The API 102 provides the interface for a software application written to provide a 
user access to the system of the present invention. Specifically, the API 1 02 enables an 
end user to search, update, display, add, and manage content in a plurality of disparate 
content repositories 110 using a single, consistent interface. The API 102 provides a 



superset of the capabilities of the existing commercial document and image management 
repositories 110. This interface enables the development of software applications that 
can access content regardless of where it is stored and without using vendor-specific 
interfaces for each content repository 1 10 or being aware of the type, vendor or location 
of the accessed content repositories 110. 

In a preferred embodiment, the API 102 is available in three formats, Java, 
Component Object Model (COM) and web services.
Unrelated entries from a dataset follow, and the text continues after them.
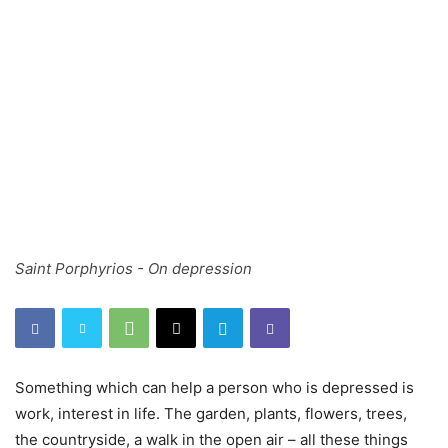
Saint Porphyrios - On depression
Something which can help a person who is depressed is
work, interest in life. The garden, plants, flowers, trees,
the countryside, a walk in the open air – all these things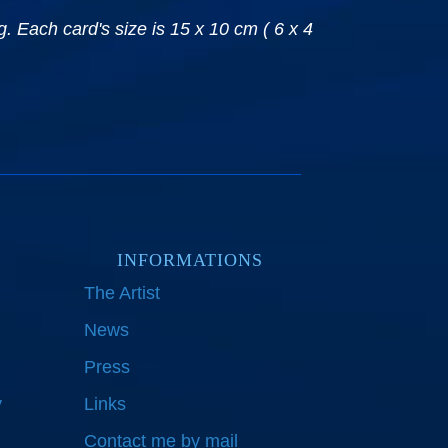
. Each card's size is 15 x 10 cm ( 6 x 4
INFORMATIONS
The Artist
News
Press
y
Links
Contact me by mail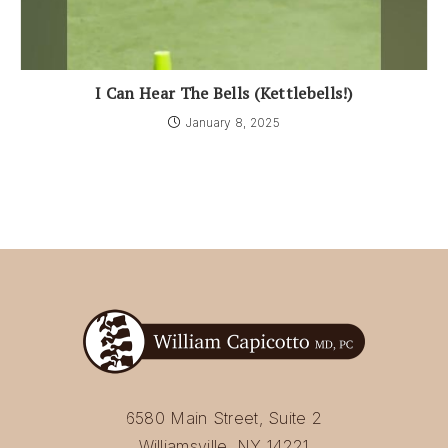
I Can Hear The Bells (Kettlebells!)
January 8, 2025
6580 Main Street, Suite 2
Williamsville, NY 14221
These formats address today's most 
popular development environments. The Java API 102 may be used in Java applications, 
Java applets, Servlets, Java Server Pages, or Enterprise Java Beans (EJB). The COM 
form of the API 102 enables development of Visual Basic, Visual Basic for Applications 
(VBA), Active Server Pages (ASP/ASP+), Windows Scripting Host, Delphi, Power 
Builder, Visual C++, C++ Builder, C#, and all .NET and OLE automation applications. 
The web services form of the API 102 enables development from any environment that 
can support sending extensible markup language (XML) over the hypertext transport 
prototcol (HTTP) protocol. 

The core server components of the system of the present invention are the access 
services server 104, the view services server 106, and the exchange services server 116. 
These server components are Enterprise Java Beans (EJB) deployed in a compliant 
server computer. The server computer may run on a wide variety of platforms, including 
Sun Solaris, IBM ADC, HP-UX, Linux, and Windows NT/2000. By utilizing EJB 
standards, customers of the present system are able to select an application server that 
provides the appropriate robustness and economy for their solution. Such application 
servers may include BEA Web Logic, IBM WebSphere, Netscape/iPlanet Application 
Server, and Oracle Application Serer. Thus, the system's components may be run from a 



single server computer or distributed across several server computers to enhance the 
performance and scalability of the overall system. 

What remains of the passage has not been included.